Exercise directions: What do the entries below say? Restate them word for word.
Segment Start: Task inputs
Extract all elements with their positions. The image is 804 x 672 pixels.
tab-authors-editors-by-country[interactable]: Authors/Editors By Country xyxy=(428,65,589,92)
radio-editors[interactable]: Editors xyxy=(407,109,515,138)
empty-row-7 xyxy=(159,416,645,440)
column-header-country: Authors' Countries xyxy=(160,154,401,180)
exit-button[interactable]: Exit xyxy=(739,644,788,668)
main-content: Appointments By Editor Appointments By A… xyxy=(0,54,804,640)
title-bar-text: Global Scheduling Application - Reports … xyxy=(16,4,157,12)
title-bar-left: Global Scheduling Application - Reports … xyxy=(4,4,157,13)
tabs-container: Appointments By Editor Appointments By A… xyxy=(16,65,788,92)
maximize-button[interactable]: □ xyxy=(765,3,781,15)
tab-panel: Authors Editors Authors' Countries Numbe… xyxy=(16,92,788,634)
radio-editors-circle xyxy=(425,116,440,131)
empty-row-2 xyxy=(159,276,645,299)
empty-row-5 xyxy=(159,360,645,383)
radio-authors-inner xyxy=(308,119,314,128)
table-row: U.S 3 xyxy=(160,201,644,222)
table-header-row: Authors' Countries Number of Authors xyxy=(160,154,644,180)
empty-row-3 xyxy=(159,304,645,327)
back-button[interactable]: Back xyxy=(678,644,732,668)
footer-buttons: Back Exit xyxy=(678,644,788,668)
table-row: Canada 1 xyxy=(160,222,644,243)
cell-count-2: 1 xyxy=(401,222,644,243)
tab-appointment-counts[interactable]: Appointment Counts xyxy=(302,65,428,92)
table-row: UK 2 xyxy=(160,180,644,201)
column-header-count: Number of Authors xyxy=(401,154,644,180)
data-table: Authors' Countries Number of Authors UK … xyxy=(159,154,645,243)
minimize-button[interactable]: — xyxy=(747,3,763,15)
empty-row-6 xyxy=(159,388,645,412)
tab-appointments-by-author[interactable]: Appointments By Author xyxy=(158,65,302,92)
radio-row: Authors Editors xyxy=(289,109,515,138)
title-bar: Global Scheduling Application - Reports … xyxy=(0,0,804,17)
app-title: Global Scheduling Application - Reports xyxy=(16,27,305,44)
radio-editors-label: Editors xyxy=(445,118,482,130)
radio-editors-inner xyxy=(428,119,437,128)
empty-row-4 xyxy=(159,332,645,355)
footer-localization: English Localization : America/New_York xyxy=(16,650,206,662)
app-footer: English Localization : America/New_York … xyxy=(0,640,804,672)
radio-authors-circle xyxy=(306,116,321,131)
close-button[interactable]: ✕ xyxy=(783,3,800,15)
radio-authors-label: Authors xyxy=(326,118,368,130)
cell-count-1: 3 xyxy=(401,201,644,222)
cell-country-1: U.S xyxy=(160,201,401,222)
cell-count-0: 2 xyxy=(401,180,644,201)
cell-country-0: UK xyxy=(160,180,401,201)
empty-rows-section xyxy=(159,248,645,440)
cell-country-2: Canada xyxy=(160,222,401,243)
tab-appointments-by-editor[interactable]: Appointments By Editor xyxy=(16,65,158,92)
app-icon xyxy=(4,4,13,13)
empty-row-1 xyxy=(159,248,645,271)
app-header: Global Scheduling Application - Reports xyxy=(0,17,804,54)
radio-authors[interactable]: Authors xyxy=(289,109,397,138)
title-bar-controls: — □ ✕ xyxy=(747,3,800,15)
Segment End: Task inputs
Result:
Extract all elements with their positions. The image is 804 x 672 pixels.
tab-authors-editors-by-country[interactable]: Authors/Editors By Country xyxy=(428,65,589,92)
radio-editors[interactable]: Editors xyxy=(407,109,515,138)
empty-row-7 xyxy=(159,416,645,440)
column-header-country: Authors' Countries xyxy=(160,154,401,180)
exit-button[interactable]: Exit xyxy=(739,644,788,668)
main-content: Appointments By Editor Appointments By A… xyxy=(0,54,804,640)
title-bar-text: Global Scheduling Application - Reports … xyxy=(16,4,157,12)
title-bar-left: Global Scheduling Application - Reports … xyxy=(4,4,157,13)
tabs-container: Appointments By Editor Appointments By A… xyxy=(16,65,788,92)
maximize-button[interactable]: □ xyxy=(765,3,781,15)
tab-panel: Authors Editors Authors' Countries Numbe… xyxy=(16,92,788,634)
radio-editors-circle xyxy=(425,116,440,131)
empty-row-2 xyxy=(159,276,645,299)
empty-row-5 xyxy=(159,360,645,383)
radio-authors-inner xyxy=(308,119,314,128)
table-row: U.S 3 xyxy=(160,201,644,222)
table-header-row: Authors' Countries Number of Authors xyxy=(160,154,644,180)
empty-row-3 xyxy=(159,304,645,327)
back-button[interactable]: Back xyxy=(678,644,732,668)
footer-buttons: Back Exit xyxy=(678,644,788,668)
table-row: Canada 1 xyxy=(160,222,644,243)
cell-count-2: 1 xyxy=(401,222,644,243)
tab-appointment-counts[interactable]: Appointment Counts xyxy=(302,65,428,92)
table-row: UK 2 xyxy=(160,180,644,201)
column-header-count: Number of Authors xyxy=(401,154,644,180)
data-table: Authors' Countries Number of Authors UK … xyxy=(159,154,645,243)
minimize-button[interactable]: — xyxy=(747,3,763,15)
empty-row-6 xyxy=(159,388,645,412)
tab-appointments-by-author[interactable]: Appointments By Author xyxy=(158,65,302,92)
radio-row: Authors Editors xyxy=(289,109,515,138)
title-bar: Global Scheduling Application - Reports … xyxy=(0,0,804,17)
app-title: Global Scheduling Application - Reports xyxy=(16,27,305,44)
radio-editors-label: Editors xyxy=(445,118,482,130)
radio-editors-inner xyxy=(428,119,437,128)
empty-row-4 xyxy=(159,332,645,355)
footer-localization: English Localization : America/New_York xyxy=(16,650,206,662)
app-footer: English Localization : America/New_York … xyxy=(0,640,804,672)
radio-authors-circle xyxy=(306,116,321,131)
close-button[interactable]: ✕ xyxy=(783,3,800,15)
radio-authors-label: Authors xyxy=(326,118,368,130)
cell-count-1: 3 xyxy=(401,201,644,222)
cell-country-1: U.S xyxy=(160,201,401,222)
cell-count-0: 2 xyxy=(401,180,644,201)
cell-country-0: UK xyxy=(160,180,401,201)
empty-rows-section xyxy=(159,248,645,440)
cell-country-2: Canada xyxy=(160,222,401,243)
tab-appointments-by-editor[interactable]: Appointments By Editor xyxy=(16,65,158,92)
app-icon xyxy=(4,4,13,13)
empty-row-1 xyxy=(159,248,645,271)
app-header: Global Scheduling Application - Reports xyxy=(0,17,804,54)
radio-authors[interactable]: Authors xyxy=(289,109,397,138)
title-bar-controls: — □ ✕ xyxy=(747,3,800,15)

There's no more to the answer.